Matchup-Based Defense

Defense is the unsolvable puzzle in NBA analytics. No matter how advanced the advanced stats get, defensive metrics continue to crash against the same conundrums. Better data often leads to better models, and recent years have seen a dramatic improvement in the quality of defensive data available for analysis. Tracking data, opponent shooting data, play-by-play data, and more have all played a hand in modern defensive analysis. In spite of the improvements, or perhaps in part because of the improvements, it is clear that defensive analysis is still not highly accurate.
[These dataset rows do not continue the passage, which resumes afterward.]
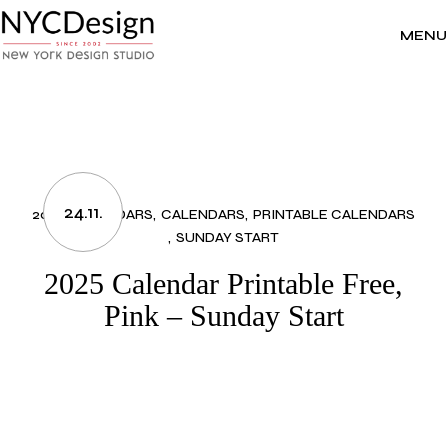
Skip
to
the
MENU
content
24.11.
2025 CALENDARS
CALENDARS
PRINTABLE CALENDARS
SUNDAY START
2025 Calendar Printable Free,
Pink – Sunday Start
Most defensive metrics which are currently extant are based on one of two schools of thought. In order to take stock of why defensive analysis is still frequently inaccurate, it will help to investigate the underlying assumptions behind most current models.
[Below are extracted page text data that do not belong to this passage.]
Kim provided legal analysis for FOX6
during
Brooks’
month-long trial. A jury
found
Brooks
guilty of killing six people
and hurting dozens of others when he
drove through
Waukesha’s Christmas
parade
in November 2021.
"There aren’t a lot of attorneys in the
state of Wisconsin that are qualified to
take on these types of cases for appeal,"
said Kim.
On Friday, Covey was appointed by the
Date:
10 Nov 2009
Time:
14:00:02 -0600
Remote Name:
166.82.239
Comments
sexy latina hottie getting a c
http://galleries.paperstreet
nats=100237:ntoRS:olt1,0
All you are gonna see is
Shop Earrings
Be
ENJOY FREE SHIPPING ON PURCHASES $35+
The Plus/Minus School of Thought

The most popular method by far is The Plus/Minus School, which counts BPM, RPM, RAPM, PIPM, and more among its adherents. The distinguishing precept of the Plus/Minus School is the belief that we can ascertain a player’s defensive value by evaluating the team’s performance with him on the court, if only we properly adjust for strength of opponent, the team’s talent level, the team’s performance with the player off the court, and the player’s performance level in seasons past. The adjustments made to raw plus/minus are attempts to extract reliable data by excising confounding variables.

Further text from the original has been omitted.